Gene Wilder, one of the great comedic actors and screenwriters of our lifetime, passed away this August. Considering he was known for his brilliant comedic timing and charm, some may find it surprising that what Wilder believed in most deeply as an artist and professional wasn’t witty improvisation or performative flamboyance, but the value of the revisionary process. Wilder was known to say that there was “no such thing as writing—there’s only rewriting.” A lifelong dreamer and achiever, he knew that great insight and outcomes aren’t made in flashy moments in front of the screen, but in the daily, cumulative gains that people make in the reevaluating, mistake-laden work of trying—the unglamorous process of trial and error that is essential to becoming better.

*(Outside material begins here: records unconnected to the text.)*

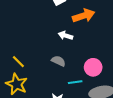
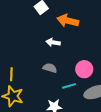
orange arrow: (84, 16) -> (68, 21), turned -140
yellow line: (18, 62) -> (11, 74), turned 56

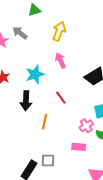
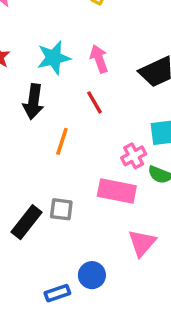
pink arrow: (60, 60) -> (99, 59), moved
pink rectangle: (79, 147) -> (117, 191), size x1.5

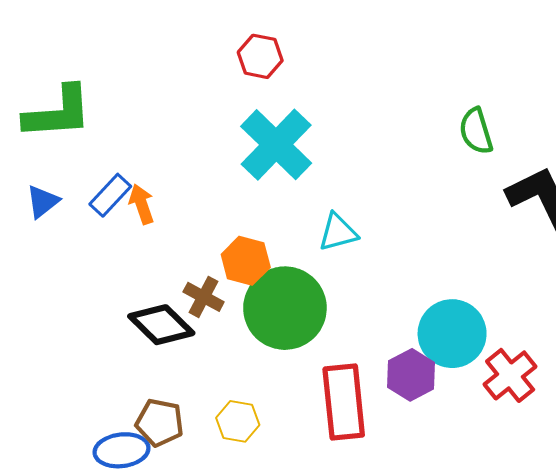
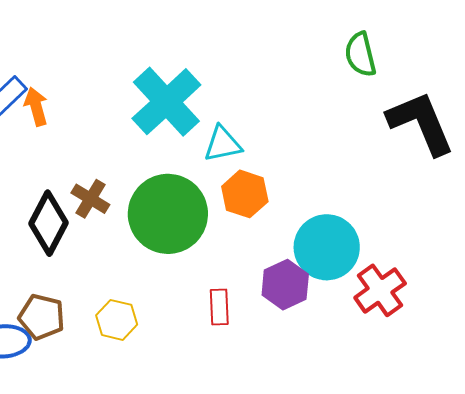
cyan cross: (276, 145) -> (166, 102), moved
orange hexagon: (246, 261) -> (245, 194), moved
black diamond: (161, 325) -> (48, 223), turned 70
red rectangle: (344, 402) -> (219, 307), size x0.5

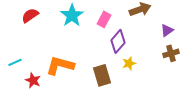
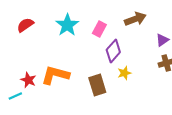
cyan line: (15, 62) -> (15, 96), moved
red star: (33, 80) -> (28, 80), moved

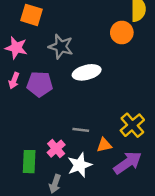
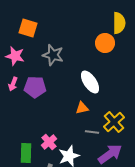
white ellipse: (87, 72) -> (90, 82), moved, turned 70
gray line: (81, 130) -> (92, 132), moved
orange triangle: (104, 145) -> (82, 108), moved

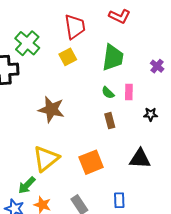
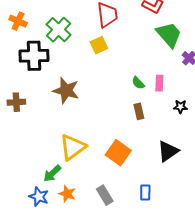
green trapezoid: (113, 57) -> (169, 35), moved, turned -52
brown star: (51, 109) -> (66, 90), moved
black triangle: (140, 159) -> (168, 151), turned -40
orange square: (91, 162) -> (118, 153), turned -35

Another way to frame “rewriting”, as Wilder called it, is to view professional effort as “mistake-making”, and work itself as constituted by a series of vital, calculated and beneficial mistakes. Or, as a piece in Forbes so succinctly put it, “Mistakes are not failures, they are simply the process of eliminating ways that won’t work in order to come closer to the ways that will.” Veteran professionals like wahves evidence how true this is, with the knowledge and insight they’ve gained from making smart mistakes. In this same way, Gene Wilder wasn’t charming and loveable and successful as Willy Wonka or Dr. Frankenstein just because he showed up charismatically on set and knew how to deliver a punchline—he wowed the world because behind the set and out of the camera’s frame was a man erasing, scribbling, and scratching notes, testing out new interpretations of a scene, raising questions of character and plot—always revising in the pursuit of becoming better.
Wilder said “there’s only rewriting”, because continually pushing the boundaries of what we know so as to catalyze us forward is the heartbeat of a life that grows. A life that is dynamic, personally and professionally, hinges on living out revision, and absorbing as well as sharing the wisdom it generates. Wahves are people who’ve learned deeply along the way and built lots of experience—professionals who have had time to make good mistakes and convert the results of their experimenting into innovation and insight. Their value and contributions, like Wilder himself, aren’t to be taken for granted—it’s a lifetime’s work of making mistakes, “the stepping stones to moving outside the comfort zone to the growing zone where new discoveries are made and great lessons are learned”—to become the talented and vital professionals they are today.